## Supplied data
----------

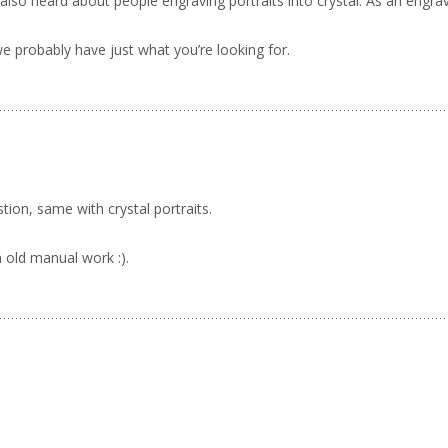
’ve also heard about people engraving portraits into crystal. As an engr
 probably have just what you’re looking for.
tion, same with crystal portraits.
 old manual work :).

----------

Without the pictures, repeat the listing word for word.

## Answer for the task
’ve also heard about people engraving portraits into crystal. As an engr
 probably have just what you’re looking for.
tion, same with crystal portraits.
 old manual work :).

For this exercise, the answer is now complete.